SA 450 requirements:

  • CA H must communicate the misstatement (₹50 lakh understatement) to the appropriate level of management on a timely basis
  • He must request management to correct it

Usefulness of communication:

  • Management can evaluate if it is indeed a misstatement
  • Management can inform the auditor if it disagrees
  • Correction maintains accurate accounting records
  • Prevents the error from rolling forward and accumulating in future years

If management refuses:

  • CA H must understand why management refuses
  • He must use that understanding to evaluate whether the financial statements as a whole are materially misstated
  • Depending on conclusion, he may need to modify his audit report

### Example 2

Income Classification Error — Gross vs Net Recording (MTP 5)

Facts: CDE Pvt Ltd received:

  • Dividend: ₹1.80 lakh (net), TDS ₹0.20 lakh → Gross = ₹2.00 lakh
  • Bank interest: ₹2.70 lakh (net), TDS ₹0.30 lakh → Gross = ₹3.00 lakh
  • Net gain on sale of shares = ₹5.00 lakh

The company recorded all of this as "Other Income: ₹9.50 lakh" (net of TDS).

Misstatements identified:

1. Amount error: Should have recorded gross amounts:

  • Dividend: ₹2.00 lakh; Interest: ₹3.00 lakh; Gain: ₹5.00 lakh → Total = ₹10.00 lakh (not ₹9.50 lakh)
  • TDS of ₹0.50 lakh should be shown separately, not netted off income

2. Classification/disclosure error: Schedule III of the Companies Act 2013 requires separate disclosure:

  • Interest Income: ₹3.00 lakh
  • Dividend Income: ₹2.00 lakh
  • Net gain on sale of investments: ₹5.00 lakh

Conclusion: Both the amount and the presentation/disclosure are misstated — two distinct types of misstatement in one fact pattern.

### Example 3

Audit Documentation for Misstatements (MTP 8)

Facts: Mr. D identified certain misstatements, communicated them to those charged with governance, and obtained written representations.

Required audit documentation:

1. Clearly trivial threshold — the amount below which misstatements would be regarded as clearly trivial (not accumulated)

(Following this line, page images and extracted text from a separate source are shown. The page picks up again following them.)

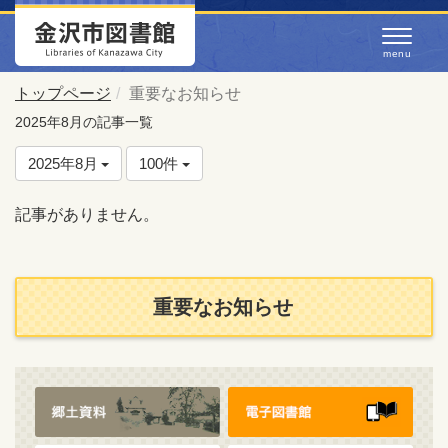
トップページ
重要なお知らせ
2025年8月の記事一覧
2025年8月
100件
記事がありません。
重要なお知らせ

2. All misstatements accumulated during the audit — including:

  • Factual misstatements identified
  • Whether each was corrected by management
  • Those that remain uncorrected

3. Auditor's conclusion on uncorrected misstatements:

  • Whether they are material, individually or in aggregate
  • The basis for that conclusion

Key point: Even if management corrected the misstatements (as in this case), the auditor still needs to document the fact that they were accumulated and corrected.

⚠️ Common exam mistakes

  • Recording income net of TDS instead of gross — AS 13 requires gross income with TDS shown as a separate asset (advance tax receivable), not netted off revenue.
  • Consolidating interest income, dividend income, and capital gains under a single 'Other Income' line — Schedule III of the Companies Act 2013 mandates separate classification of each.
  • Forgetting to document the 'clearly trivial' threshold in audit working papers — this is an explicit SA 450 documentation requirement.
  • Treating management's refusal to correct a misstatement as a closed matter — the auditor must still evaluate whether uncorrected misstatements cause the financial statements as a whole to be materially misstated.
  • Assuming only material misstatements need to be communicated — SA 450 requires ALL accumulated misstatements to be communicated (subject only to the clearly trivial threshold).
Bare-Act text SA 450 · SA 450 – Evaluation of Misstatements Identified During the Audit · click to expand
Misstatement refers to a difference between the amount, classification, presentation, or disclosure of a reported financial statement item and the amount, classification, presentation, or disclosure that is required for the item to be in accordance with the applicable financial reporting framework.